Para Vladimir Passos de Freitas, a lei pode sim aumentar a carga processual da Justiça. Não só pelas entidades legitimadas, mas pela longa lista do tipo de temas que cabem em uma ação coletiva. “Quase tudo cabe em ação coletiva. A Justiça vai deixar de ser escolha de uma pessoa. Com todo mundo podendo entrar com ações, será uma montanha de processos. O que poderia brecar são as ações rejeitadas por má-fé, mas eu nunca vi isso ocorrer na Justiça brasileira”, afirma Freitas.

Corrente a favor
João Ricardo dos Santos Costa, vice-presidente de direitos humanos da Associação dos Magistrados do Brasil (AMB), defende a ampliação do rol de legitimados para propor a ação. Ele, que participou da formulação do Projeto de Lei, afirma que o principal objetivo é atacar as ações de massa, ou seja, impedir a multiplicação de ações únicas sobre um mesmo assunto. “Não sei por que há quem ache que o número de processos pode aumentar. Criamos dispositivos na lei justamente para evitar que isso não ocorra.” Segundo Costa, depois que uma entidade entra com uma ação, a outra não pode repeti-la em qualquer estado brasileiro. “Quanto mais ações coletivas, menos individuais”, defende. Costa também afirma que, com a aprovação da lei, o MP não perde poderes. “Qualquer democracia tem que dar à sociedade dispositivos de reivindicação e a lei acaba valorizando o MP, pois reparte com a sociedade esse cargo de ajuizar as ações. Na democracia, todo monopólio é negativo.”

Costa fala sobre a importância de legitimar a Defensoria Pública para ajuizar ações coletivas, principalmente as relacionadas a questão de consumo. Segundo ele, o consumidor de baixa renda hoje não tem acesso à Justiça para brigar por seus direitos e esse PL legitima a Defensoria para defendê-los. Ele também destaca a possibilidade que o projeto traz de a sentença ser autoexecutável. “Quando uma empresa faz uma cobrança irregular e viola direitos, é possível entrar com uma ação para que ela pague o devido a todos os seus clientes, que às vezes são milhares.” Com o novo texto, a sentença já se torna a ordem expressa para que a empresa indenize os consumidores lesados e haverá a figura de um perito que identificará se a empresa cumpriu ou não a sentença, sob pena de altas multas diárias.

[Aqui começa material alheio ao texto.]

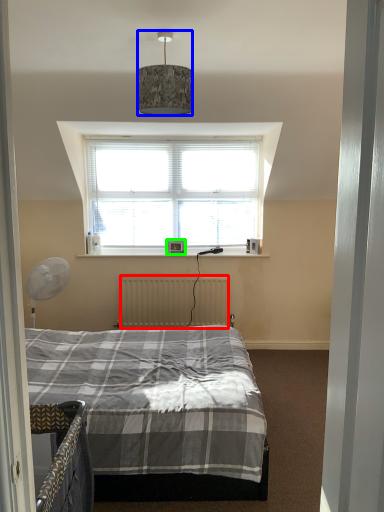 Question: Based on their relative distances, which object is nearer to radiator (highlighted by a red box)? Choose from lamp (highlighted by a blue box) and picture frame (highlighted by a green box).

Choices:
 (A) lamp
 (B) picture frame

Answer: (B) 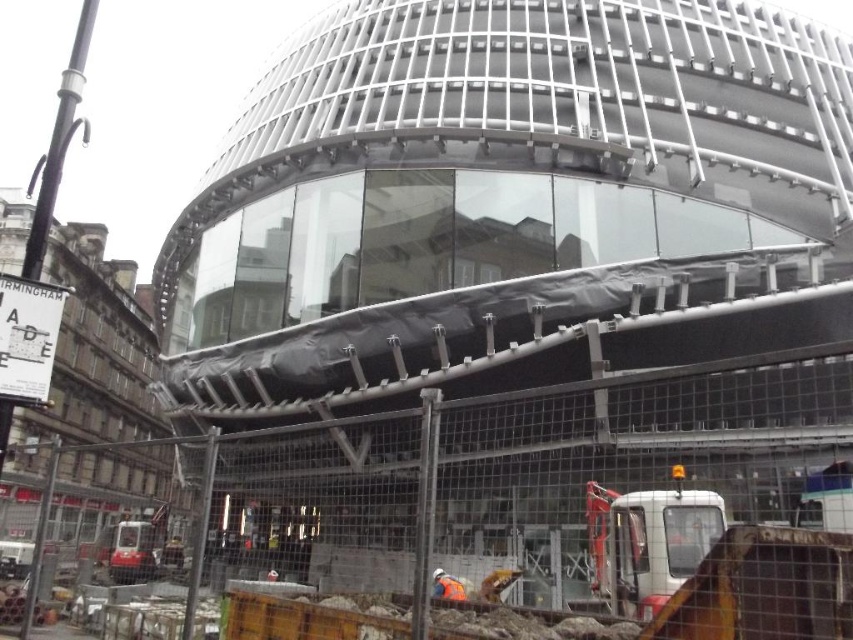 You are a construction supervisor checking the site. You need to determine if the metal mesh fence at center can be moved to allow the metallic construction vehicle at lower left to pass through. Based on their sizes, can the vehicle pass through the fence area?

The metal mesh fence at center is larger in size than the metallic construction vehicle at lower left. Therefore, the vehicle can pass through the fence area as the fence is bigger than the vehicle.

You are a construction worker standing at the camera position. You need to move the white plastic construction vehicle at lower right to a storage area located 10 meters away. Can you reach it without moving it?

The white plastic construction vehicle at lower right is 9.51 meters from the camera, so yes, you can reach it without moving it since it is within the 10 meters distance required.

A worker is standing at point A and wants to walk to point B. The coordinates of point A are at (699, 508) and point B is at 0.206, 0.179. The distance between them is 10.73 meters. The worker has a limited time and can walk up to 12 meters. Can the worker reach point B from point A within the time limit?

The distance between point A at (699, 508) and point B at 0.206, 0.179 is 10.73 meters. Since the worker can walk up to 12 meters, they can reach point B within the time limit. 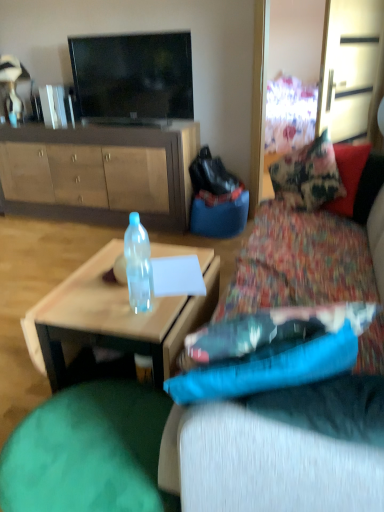 Question: Considering the relative sizes of textured fabric couch at center and translucent plastic coffee table at center in the image provided, is textured fabric couch at center wider than translucent plastic coffee table at center?

Choices:
 (A) no
 (B) yes

Answer: (A)

Question: Can you confirm if textured fabric couch at center is positioned to the right of translucent plastic coffee table at center?

Choices:
 (A) no
 (B) yes

Answer: (B)

Question: Is textured fabric couch at center not near translucent plastic coffee table at center?

Choices:
 (A) yes
 (B) no

Answer: (B)

Question: Is textured fabric couch at center looking in the opposite direction of translucent plastic coffee table at center?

Mesmo com o longo debate que o Projeto de Lei está provocando, a necessidade de regulamentar o tema é necessária. “A ACP tem 24 anos de sucesso, mas deve ser feita com pé no chão. Isso cria uma insegurança enorme. Se tornar lei, não vai auxiliar em nada”, afirma Vladimir Passos de Freitas. Para Cosenzo, o Projeto de Lei nasceu com boas sugestões e esperava modernizar a ACP, mas a abertura do rol de entidades e matérias acabou passando dos limites.

Já o ministro Teori Zavascki, do Superior Tribunal de Justiça, defende que a melhor solução é incorporar a Ação Civil Pública ao Código de Processo Civil, o que seria suficiente e adequado a essa espécie de tutela. A sugestão dele é que as especificidades procedimentais indispensáveis sejam estabelecidas como "procedimento especial", no Livro IV do CPC, aplicando-se, subsidiariamente, as disposições codificadas. Segundo o ministro, em outros países, as disposições normativas a respeito de ações coletivas são bastante limitadas. “Não há porque criar, aqui, um verdadeiro Código, cheio de princípios e de detalhes, que, além de não terem sentido prático significativo, são fontes permanentes de controvérsias formais intermináveis”, afirma.